Interview with Daniele Gadler

Twitter: @DanieleGadler  |  Slack: @DanyEle  |  Github: @DanyEle

Where are you based?

"I’m currently based in Trento, Italy."

What do you do?

"I just graduated from the Master’s in Computer Science and Networking from the Scuola Superiore Sant’Anna and University of Pisa.
Very recently I also started working at SIAG – Südtiroler Informatik AG, an in-house government IT company from the Province of Bolzano/Bozen.  My role at this company is Business Intelligence Expert - Data Scientist, where I apply Machine Learning techniques to the digitalization process of the local public administration."

What are your specialties?

"My specialties are Data Science and Machine Learning mainly with the Python and R programming languages. Whenever possible, I also like contributing to research in computer science: lately I’ve been mainly focusing on research in the field of privacy-preserving machine learning and recurrent neural network quantization, as well as their applicability to the IoT world."

How and when did you originally come across OpenMined?

"I first found out about OpenMined and the PySyft framework in March 2019, as my Master’s Thesis co-supervisor Dr. Fabrizio Silvestri from Facebook suggested PySyft as a framework for federated learning. At that time, I was looking for an easy-to-use framework that would allow me to carry out distributed neural network training on several distributed devices, without needing me to re-write the whole run-time system from the ground up.
In fact, as part of my Master’s Thesis under the supervision of Dr. Nicola Tonellotto from the National Research Council of Italy, I aimed at applying quantization techniques at the client and server level in order to reduce the amount of data being transmitted in the federated learning process. PySyft came in extremely handy for this purpose, as it allowed me to combine an existing Alternating Quantization technique from the literature with federated learning.
Over the last few months, I implemented and fixed many different features I needed in PySyft for my idea to be shaped, and introduced support for Long-Short Term Memory Models, Gated Recurrent Units and Recurrent Neural Networks in PySyft. Furthermore, I fixed quite a number of issues I encountered in the implementation process, such as the backpropagation and gradient clipping procedures for Recurrent Neural Networks.
Eventually, after several months of work and bug fixing, my approach “Federated Quantization” was finally working, and following a complete experimental evaluation of this approach, I managed to obtain up to 8.70x data reduction in federated learning, while still maintaining a high model accuracy.
All this hard work surely paid off, as it was rewarded by a graduation grade of 110 cum laude for my Master’s in Computer Science and Networking.
A lot of members of the OpenMined community also were very helpful in the process of implementing the features I required for my Master’s Thesis, so I’m extremely grateful to all the nice people of the OpenMined community for supporting me throughout the process.
Another core principle about PySyft is its open-source policy: any bugs fixed or new features implemented will actually benefit all other users of the framework, so some effort by you today may relieve a lot of effort from someone else’s shoulders tomorrow."

What was the first thing you started working on within OpenMined?

"As a preliminary step for my Master’s Thesis, I was trying to see if PySyft could indeed be used to train a Recurrent Neural Network in a federated manner over resource-constrained devices, such as Raspberry PIs. My first contribution to OpenMined was a fix to PySyft for running federated Recurrent Neural Network training using PySyft on Raspberry PIs.
Based on that contribution, I also wrote a Tutorial, which inspired many other members of the OpenMined community to expand upon the topic of federated RNN training as part of the PyTorch Robotics group from the Secure and Private AI Scholarship Challenge by Facebook AI and Udacity . At this link, you may find a full list of projects that were created based on the tutorial I wrote in May 2019."

And what are you working on now?

"Currently, I’m looking into the possibility of adding GPU support to PySyft, so that distributed computations could benefit from the sheer power of GPUs, which are much more fit for data-intensive computations, such as neural network training, than CPUs."

What would you say to someone who wants to start contributing?

"To start off, the tutorials are the perfect entry point for any new user.
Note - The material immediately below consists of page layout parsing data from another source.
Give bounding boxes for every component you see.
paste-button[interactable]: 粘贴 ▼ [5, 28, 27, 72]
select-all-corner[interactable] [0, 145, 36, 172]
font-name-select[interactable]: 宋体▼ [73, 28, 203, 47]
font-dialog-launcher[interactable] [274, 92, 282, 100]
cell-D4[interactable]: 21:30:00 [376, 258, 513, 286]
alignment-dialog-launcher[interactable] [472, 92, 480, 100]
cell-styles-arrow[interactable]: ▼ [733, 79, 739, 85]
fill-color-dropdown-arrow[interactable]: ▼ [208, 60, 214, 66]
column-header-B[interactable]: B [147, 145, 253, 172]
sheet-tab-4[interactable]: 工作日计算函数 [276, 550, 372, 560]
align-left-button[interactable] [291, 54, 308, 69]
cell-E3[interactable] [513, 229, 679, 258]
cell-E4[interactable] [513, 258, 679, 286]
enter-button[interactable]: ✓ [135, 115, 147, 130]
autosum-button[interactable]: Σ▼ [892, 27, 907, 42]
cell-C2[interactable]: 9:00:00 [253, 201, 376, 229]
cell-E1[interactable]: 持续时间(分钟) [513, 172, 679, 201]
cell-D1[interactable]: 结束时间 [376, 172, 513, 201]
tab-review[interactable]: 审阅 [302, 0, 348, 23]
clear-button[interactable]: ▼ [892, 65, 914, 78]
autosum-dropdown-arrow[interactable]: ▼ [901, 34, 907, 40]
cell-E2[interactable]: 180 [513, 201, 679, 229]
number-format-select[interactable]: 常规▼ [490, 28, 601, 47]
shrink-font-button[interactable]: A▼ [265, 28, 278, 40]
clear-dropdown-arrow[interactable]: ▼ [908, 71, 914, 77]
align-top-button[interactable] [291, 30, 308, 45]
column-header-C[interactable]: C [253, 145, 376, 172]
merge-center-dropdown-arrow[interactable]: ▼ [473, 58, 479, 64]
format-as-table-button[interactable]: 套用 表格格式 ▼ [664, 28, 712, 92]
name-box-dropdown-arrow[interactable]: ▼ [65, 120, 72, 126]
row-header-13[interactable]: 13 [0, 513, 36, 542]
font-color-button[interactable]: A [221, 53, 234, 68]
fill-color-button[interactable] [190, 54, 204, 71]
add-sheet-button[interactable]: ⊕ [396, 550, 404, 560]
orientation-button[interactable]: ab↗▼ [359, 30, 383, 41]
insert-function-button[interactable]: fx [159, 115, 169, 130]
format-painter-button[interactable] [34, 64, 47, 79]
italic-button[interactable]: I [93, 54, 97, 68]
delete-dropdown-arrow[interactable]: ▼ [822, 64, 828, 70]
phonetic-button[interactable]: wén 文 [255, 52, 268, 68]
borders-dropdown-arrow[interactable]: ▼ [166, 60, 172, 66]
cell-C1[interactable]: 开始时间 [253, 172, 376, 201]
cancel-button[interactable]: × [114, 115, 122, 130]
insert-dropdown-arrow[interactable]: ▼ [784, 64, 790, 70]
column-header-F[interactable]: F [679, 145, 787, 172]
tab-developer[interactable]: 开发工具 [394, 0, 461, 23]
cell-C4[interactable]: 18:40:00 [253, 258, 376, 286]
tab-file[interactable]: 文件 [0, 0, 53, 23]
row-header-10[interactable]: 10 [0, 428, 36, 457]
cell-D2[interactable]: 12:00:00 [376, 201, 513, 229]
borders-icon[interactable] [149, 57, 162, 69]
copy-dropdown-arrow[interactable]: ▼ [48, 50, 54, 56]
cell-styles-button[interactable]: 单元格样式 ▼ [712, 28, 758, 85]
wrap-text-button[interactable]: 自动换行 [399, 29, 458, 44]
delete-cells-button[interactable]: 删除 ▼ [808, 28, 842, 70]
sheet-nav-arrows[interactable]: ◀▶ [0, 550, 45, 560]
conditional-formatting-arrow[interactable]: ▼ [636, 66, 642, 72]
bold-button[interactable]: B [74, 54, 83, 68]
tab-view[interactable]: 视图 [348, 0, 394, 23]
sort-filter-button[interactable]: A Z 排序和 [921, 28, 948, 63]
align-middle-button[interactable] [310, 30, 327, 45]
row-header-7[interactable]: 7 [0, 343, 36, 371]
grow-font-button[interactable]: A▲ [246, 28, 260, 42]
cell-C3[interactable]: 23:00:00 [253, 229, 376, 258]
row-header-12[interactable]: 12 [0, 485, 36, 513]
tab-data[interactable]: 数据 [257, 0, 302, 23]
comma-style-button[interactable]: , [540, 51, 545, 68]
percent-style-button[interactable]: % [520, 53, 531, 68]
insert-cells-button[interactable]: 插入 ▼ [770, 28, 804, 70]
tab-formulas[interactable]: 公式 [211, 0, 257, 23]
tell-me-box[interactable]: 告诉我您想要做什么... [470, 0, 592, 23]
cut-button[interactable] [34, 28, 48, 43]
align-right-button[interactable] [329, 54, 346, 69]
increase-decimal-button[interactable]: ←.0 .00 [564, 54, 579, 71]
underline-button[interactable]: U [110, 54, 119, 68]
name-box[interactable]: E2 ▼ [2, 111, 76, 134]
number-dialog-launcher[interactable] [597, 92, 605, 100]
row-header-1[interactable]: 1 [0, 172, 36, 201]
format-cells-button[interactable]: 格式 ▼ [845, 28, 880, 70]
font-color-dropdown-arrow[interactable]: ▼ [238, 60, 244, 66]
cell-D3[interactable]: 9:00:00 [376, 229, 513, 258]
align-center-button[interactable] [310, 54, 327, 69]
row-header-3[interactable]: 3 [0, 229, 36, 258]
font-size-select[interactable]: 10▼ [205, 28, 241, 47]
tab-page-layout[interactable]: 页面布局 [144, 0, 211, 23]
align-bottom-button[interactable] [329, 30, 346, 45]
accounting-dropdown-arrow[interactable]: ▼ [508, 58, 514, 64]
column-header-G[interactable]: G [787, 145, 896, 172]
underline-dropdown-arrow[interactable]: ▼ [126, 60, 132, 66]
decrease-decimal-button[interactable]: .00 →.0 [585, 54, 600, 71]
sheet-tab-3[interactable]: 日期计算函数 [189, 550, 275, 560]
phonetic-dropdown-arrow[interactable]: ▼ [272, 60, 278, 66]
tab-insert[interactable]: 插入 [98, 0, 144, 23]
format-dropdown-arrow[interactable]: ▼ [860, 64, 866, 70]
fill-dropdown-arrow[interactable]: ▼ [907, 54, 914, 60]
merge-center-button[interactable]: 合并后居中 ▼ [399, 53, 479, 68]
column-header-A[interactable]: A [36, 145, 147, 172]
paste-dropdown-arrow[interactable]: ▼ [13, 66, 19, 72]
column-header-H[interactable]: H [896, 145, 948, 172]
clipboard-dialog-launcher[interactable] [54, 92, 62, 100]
If you require a new feature that is currently missing in PySyft for a particular project of yours, just start working on it and do not be afraid to open a Pull Request with a novel contribution or a bug fix, no matter how good your code or fix is: you are going to find plenty of people that will review your code and will help you in case you’re stuck or cannot figure out how a certain part of the codebase works.
As a final note, I would like to mention that PySyft, with its thriving and supportive community,  is a very good entry point in the field of machine learning and especially federated learning. Since these fields are undergoing an explosive growth rate, PySyft represents an extremely good chance to acquire experience and skills that are very much looked after by tech companies wanting to apply machine learning and federated learning to their business. For example, the work I did on PySyft as part of my Master’s thesis was a key factor that made me land my current job as a data scientist."